* **Problem to solve**
In the entries below, find each line with the word "отдела" and return it.

* **Data excerpts**
____
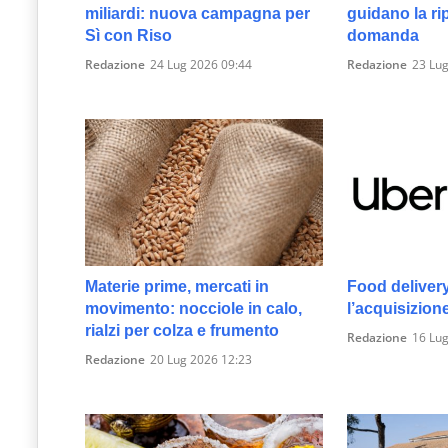
miliardi: nuova campagna per
guidano la ri
Sì con Riso
domanda
Redazione
24 Lug 2026 09:44
Redazione
23 Lug
Materie prime, mercati in
Food deliver
movimento: nocciole in calo,
l’acquisizion
rialzi per colza e frumento
Redazione
16 Lug
Redazione
20 Lug 2026 12:23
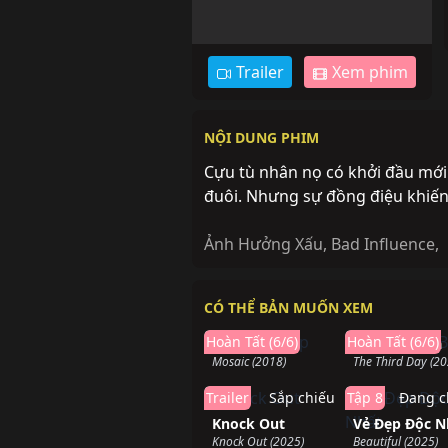
Trailer
Xem phim
NỘI DUNG PHIM
Cựu tù nhân nọ có khởi đầu mới
đuôi. Nhưng sự đồng điệu khiến 
Ảnh Hưởng Xấu
,
Bad Influence
,
CÓ THỂ BẢN MUỐN XEM
Hoàn thành
Hoàn t
Hoàn Tất (6/6)
Hoàn Tất (6/6)
Mảnh Ghép
Ngày Thứ Ba
Mosaic (2018)
The Third Day (20
Trailer
Sắp chiếu
Tập 8
Đang c
Knock Out
Vẻ Đẹp Độc N
Knock Out (2025)
Beautiful (2025)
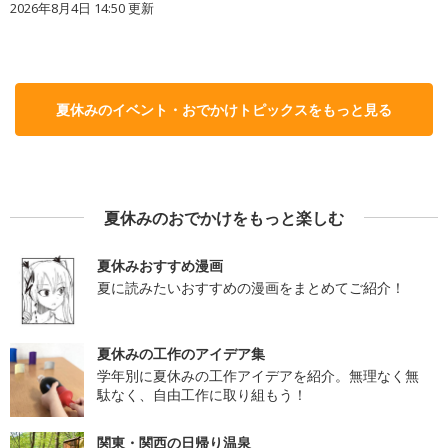
2026年8月4日 14:50
更新
夏休みのイベント・おでかけトピックスをもっと見る
夏休みのおでかけをもっと楽しむ
夏休みおすすめ漫画
夏に読みたいおすすめの漫画をまとめてご紹介！
夏休みの工作のアイデア集
学年別に夏休みの工作アイデアを紹介。無理なく無
駄なく、自由工作に取り組もう！
関東・関西の日帰り温泉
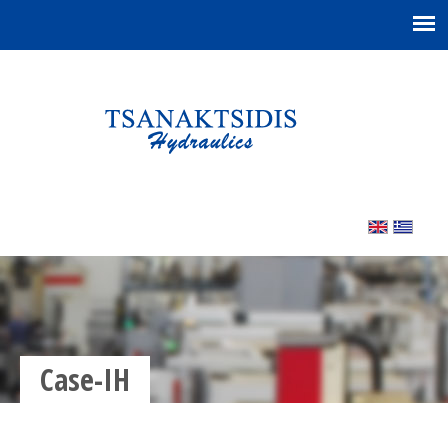
Case-IH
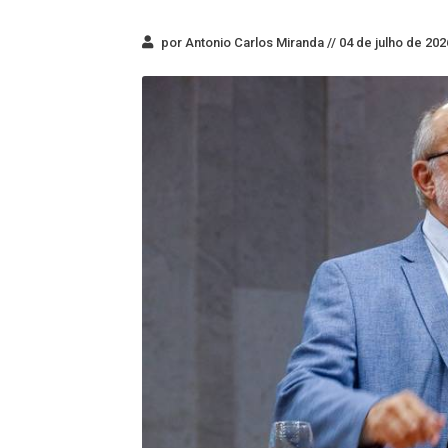
por Antonio Carlos Miranda //
04 de julho de 202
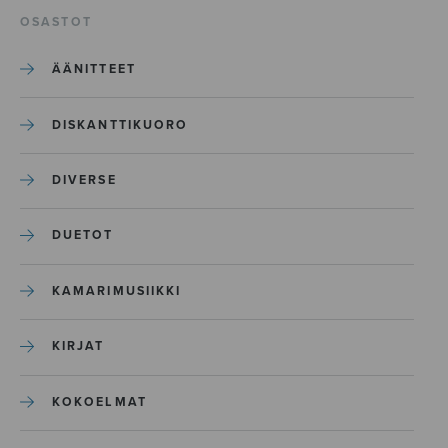
OSASTOT
ÄÄNITTEET
DISKANTTIKUORO
DIVERSE
DUETOT
KAMARIMUSIIKKI
KIRJAT
KOKOELMAT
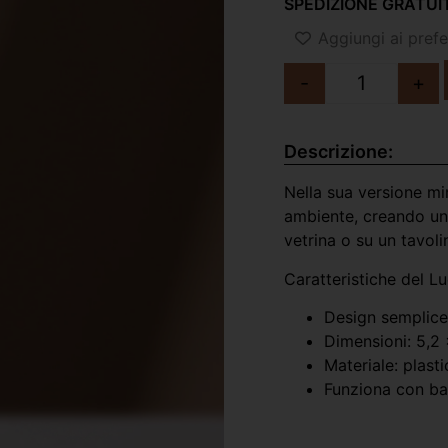
SPEDIZIONE GRATUIT
Aggiungi ai prefer
-
+
Descrizione:
Nella sua versione mi
ambiente, creando un 
vetrina o su un tavoli
Caratteristiche del L
Design semplic
Dimensioni: 5,2 
Materiale: plast
Funziona con bat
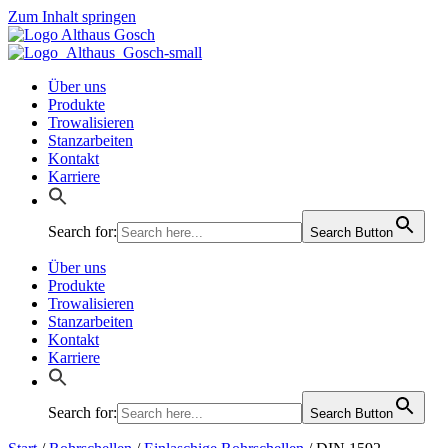
Zum Inhalt springen
Über uns
Produkte
Trowalisieren
Stanzarbeiten
Kontakt
Karriere
Search for:
Search Button
Über uns
Produkte
Trowalisieren
Stanzarbeiten
Kontakt
Karriere
Search for:
Search Button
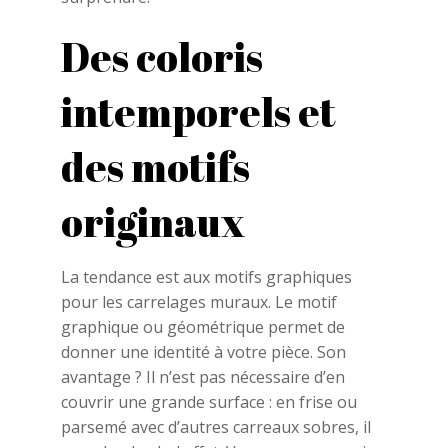
Des coloris
intemporels et
des motifs
originaux
La tendance est aux motifs graphiques
pour les carrelages muraux. Le motif
graphique ou géométrique permet de
donner une identité à votre pièce. Son
avantage ? Il n’est pas nécessaire d’en
couvrir une grande surface : en frise ou
parsemé avec d’autres carreaux sobres, il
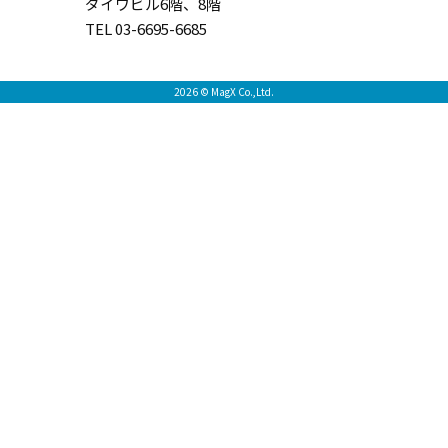
ダイワビル6階、8階
TEL 03-6695-6685
2026 © MagX Co.,Ltd.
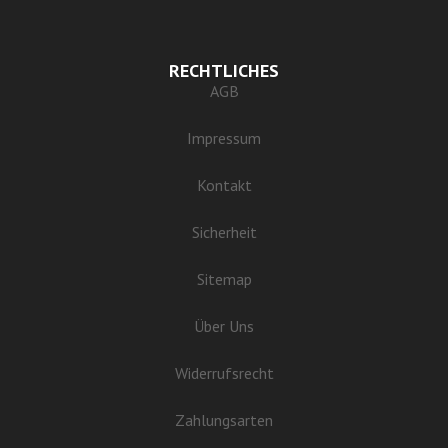
RECHTLICHES
AGB
Impressum
Kontakt
Sicherheit
Sitemap
Über Uns
Widerrufsrecht
Zahlungsarten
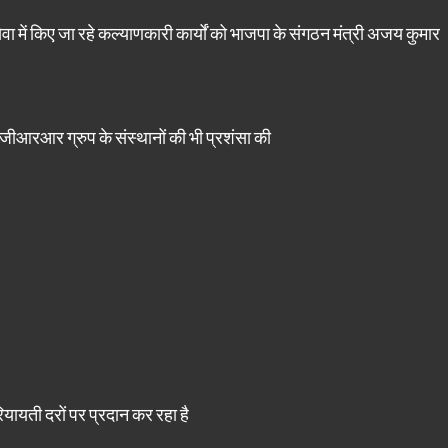
ेवा में किए जा रहे कल्याणकारी कार्यों को भाजपा के संगठन मंत्री अजय कुमार
सजीआरआर ग्रुप के संस्थानों की भी प्रशंसा की
ायती दरों पर प्रदान कर रहा है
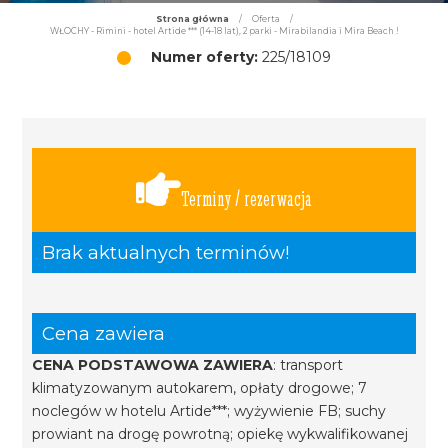
Strona główna
/
Oferta
/
WŁOCHY - Rimini - hotel Artide *** (14-18 lat), 2 parki - Mirabilandia i Mira Beach !
Numer oferty:
225/18109
Terminy / rezerwacja
Brak aktualnych terminów!
Cena zawiera
CENA PODSTAWOWA ZAWIERA
: transport
klimatyzowanym autokarem, opłaty drogowe; 7
noclegów w hotelu Artide***; wyżywienie FB; suchy
prowiant na drogę powrotną; opiekę wykwalifikowanej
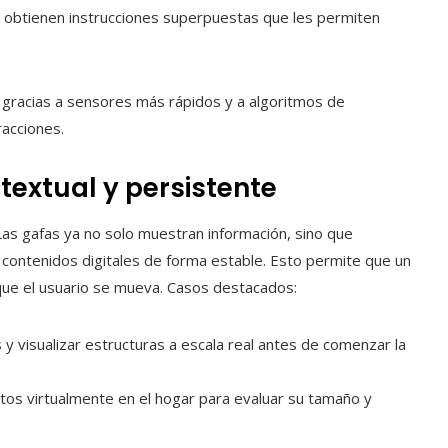
os obtienen instrucciones superpuestas que les permiten
o gracias a sensores más rápidos y a algoritmos de
racciones.
extual y persistente
 Las gafas ya no solo muestran información, sino que
 contenidos digitales de forma estable. Esto permite que un
que el usuario se mueva. Casos destacados:
os y visualizar estructuras a escala real antes de comenzar la
ctos virtualmente en el hogar para evaluar su tamaño y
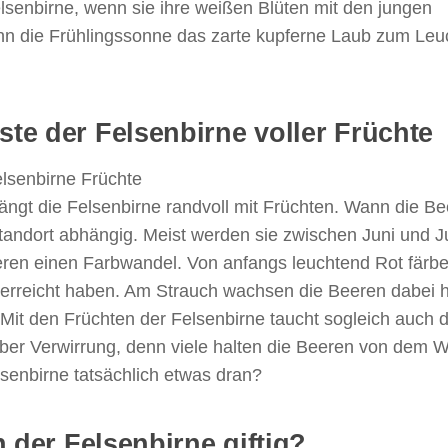
elsenbirne, wenn sie ihre weißen Blüten mit den jungen
Wenn die Frühlingssonne das zarte kupferne Laub zum Leu
e der Felsenbirne voller Früchte
gt die Felsenbirne randvoll mit Früchten. Wann die B
Standort abhängig. Meist werden sie zwischen Juni und Jul
ren einen Farbwandel. Von anfangs leuchtend Rot färbe
fe erreicht haben. Am Strauch wachsen die Beeren dabei 
 Mit den Früchten der Felsenbirne taucht sogleich auch d
über Verwirrung, denn viele halten die Beeren von dem W
Felsenbirne tatsächlich etwas dran?
 der Felsenbirne giftig?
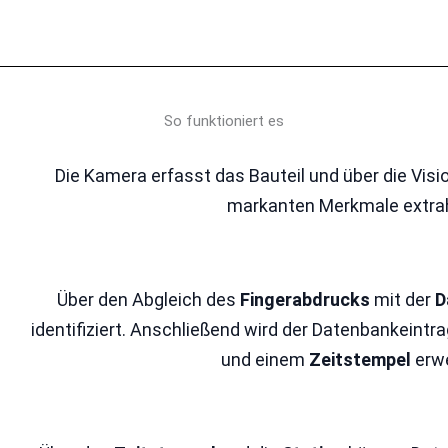
So funktioniert es
Die Kamera erfasst das Bauteil und über die Vis
markanten Merkmale extrah
Über den Abgleich des
Fingerabdrucks
mit der
D
identifiziert. Anschließend wird der Datenbankeintr
und einem
Zeitstempel
erwe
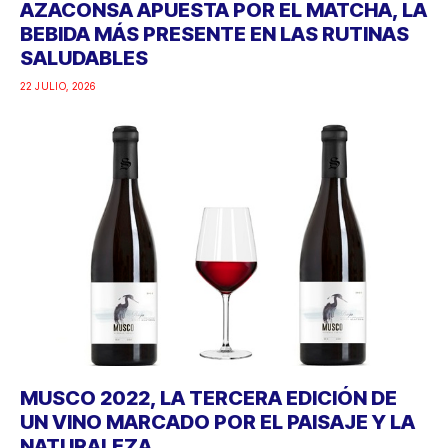
AZACONSA APUESTA POR EL MATCHA, LA
BEBIDA MÁS PRESENTE EN LAS RUTINAS
SALUDABLES
22 JULIO, 2026
MUSCO 2022, LA TERCERA EDICIÓN DE
UN VINO MARCADO POR EL PAISAJE Y LA
NATURALEZA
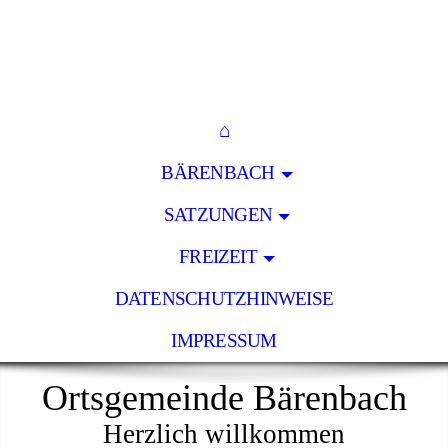
⌂
BÄRENBACH
SATZUNGEN
FREIZEIT
DATENSCHUTZHINWEISE
IMPRESSUM
Ortsgemeinde Bärenbach
Herzlich willkommen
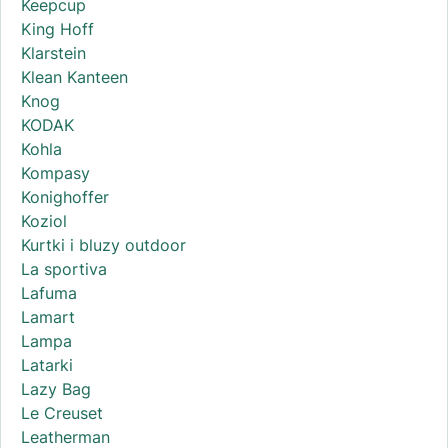
Keepcup
King Hoff
Klarstein
Klean Kanteen
Knog
KODAK
Kohla
Kompasy
Konighoffer
Koziol
Kurtki i bluzy outdoor
La sportiva
Lafuma
Lamart
Lampa
Latarki
Lazy Bag
Le Creuset
Leatherman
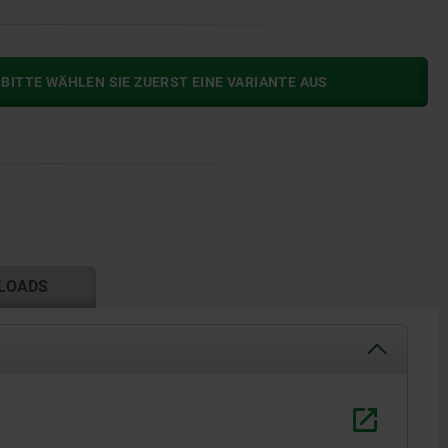
BITTE WÄHLEN SIE ZUERST EINE VARIANTE AUS
LOADS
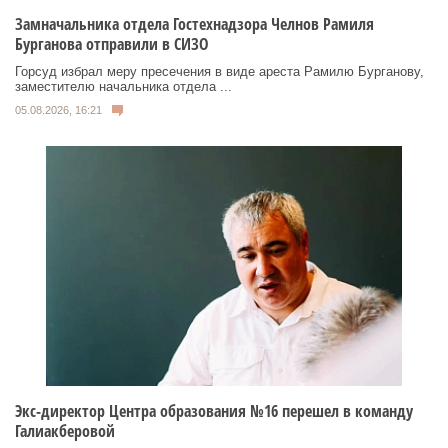
Замначальника отдела Гостехнадзора Челнов Рамиля
Бурганова отправили в СИЗО
Горсуд избрал меру пресечения в виде ареста Рамилю Бурганову,
заместителю начальника отдела ...
05.08.2026, 16:21
Экс-директор Центра образования №16 перешел в команду
Галиакберовой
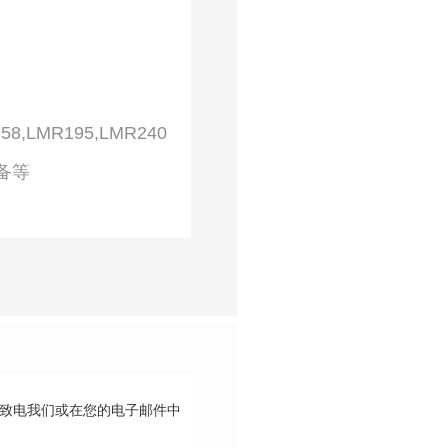
G58,LMR195,LMR240
设备等
请致电我们或在您的电子邮件中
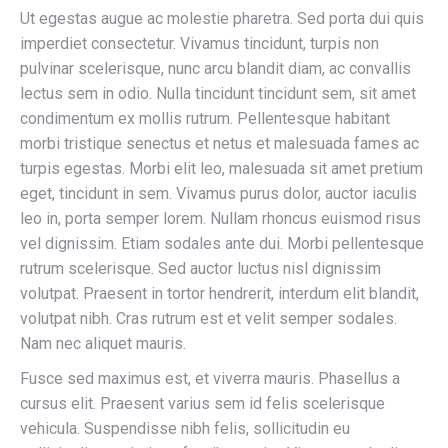
Ut egestas augue ac molestie pharetra. Sed porta dui quis
imperdiet consectetur. Vivamus tincidunt, turpis non
pulvinar scelerisque, nunc arcu blandit diam, ac convallis
lectus sem in odio. Nulla tincidunt tincidunt sem, sit amet
condimentum ex mollis rutrum. Pellentesque habitant
morbi tristique senectus et netus et malesuada fames ac
turpis egestas. Morbi elit leo, malesuada sit amet pretium
eget, tincidunt in sem. Vivamus purus dolor, auctor iaculis
leo in, porta semper lorem. Nullam rhoncus euismod risus
vel dignissim. Etiam sodales ante dui. Morbi pellentesque
rutrum scelerisque. Sed auctor luctus nisl dignissim
volutpat. Praesent in tortor hendrerit, interdum elit blandit,
volutpat nibh. Cras rutrum est et velit semper sodales.
Nam nec aliquet mauris.
Fusce sed maximus est, et viverra mauris. Phasellus a
cursus elit. Praesent varius sem id felis scelerisque
vehicula. Suspendisse nibh felis, sollicitudin eu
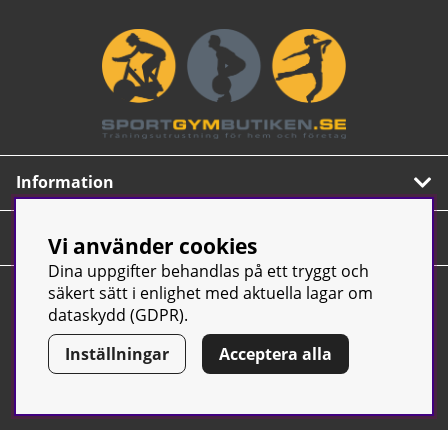
Information
Om oss
Vi använder cookies
Dina uppgifter behandlas på ett tryggt och
Nyhetsbrev
säkert sätt i enlighet med aktuella lagar om
dataskydd (GDPR).
Prenumerera på vårt populära nyhetsbrev. Innehåller
tips, nyheter och våra allra bästa erbjudanden.
Inställningar
Acceptera alla
OK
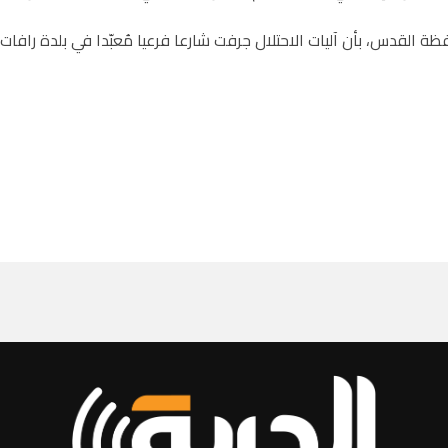
ة القدس، بأن آليات الاحتلال جرفت شارعا فرعيا مُعبّدا في بلدة راف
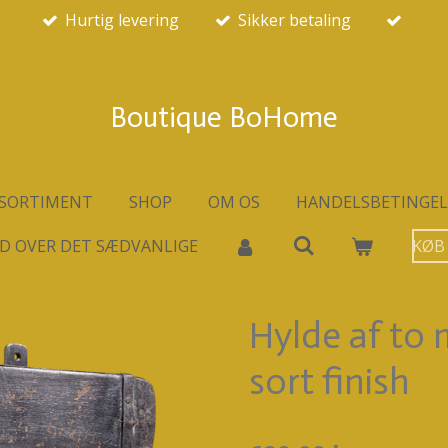
Hurtig levering
Sikker betaling
Boutique BoHome
SORTIMENT
SHOP
OM OS
HANDELSBETINGEL
D OVER DET SÆDVANLIGE
KØB
Hylde af to
sort finish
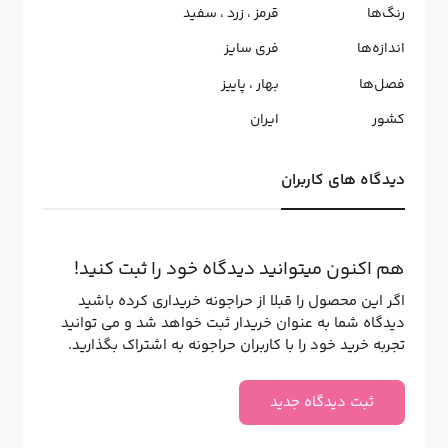
رنگ‌ها
قرمز
،
زرد
،
سفید
اندازه‌ها
فری سایز
فصل‌ها
بهار
،
پاییز
کشور
ایران
دیدگاه های کاربران
هم اکنون میتوانید دیدگاه خود را ثبت کنید!
اگر این محصول را قبلا از حراجونه خریداری کرده باشید
دیدگاه شما به عنوان خریدار ثبت خواهد شد و می توانید
تجربه خرید خود را با کاربران حراجونه به اشتراک بگذارید.
ثبت دیدگاه جدید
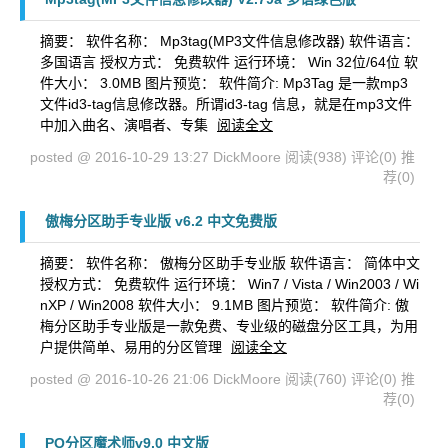
摘要： 软件名称： Mp3tag(MP3文件信息修改器) 软件语言：
多国语言 授权方式： 免费软件 运行环境： Win 32位/64位 软
件大小： 3.0MB 图片预览： 软件简介: Mp3Tag 是一款mp3
文件id3-tag信息修改器。所谓id3-tag 信息，就是在mp3文件
中加入曲名、演唱者、专集
阅读全文
posted @ 2016-10-29 13:27 DickMoore
阅读(938)
评论(0)
推
荐(0)
傲梅分区助手专业版 v6.2 中文免费版
摘要： 软件名称： 傲梅分区助手专业版 软件语言： 简体中文
授权方式： 免费软件 运行环境： Win7 / Vista / Win2003 / Wi
nXP / Win2008 软件大小： 9.1MB 图片预览： 软件简介: 傲
梅分区助手专业版是一款免费、专业级的磁盘分区工具，为用
户提供简单、易用的分区管理
阅读全文
posted @ 2016-10-26 21:06 DickMoore
阅读(760)
评论(0)
推
荐(0)
PQ分区魔术师v9.0 中文版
____
* **Expected answer**
Замначальника отдела Гостехнадзора Челнов Рамиля
заместителю начальника отдела ...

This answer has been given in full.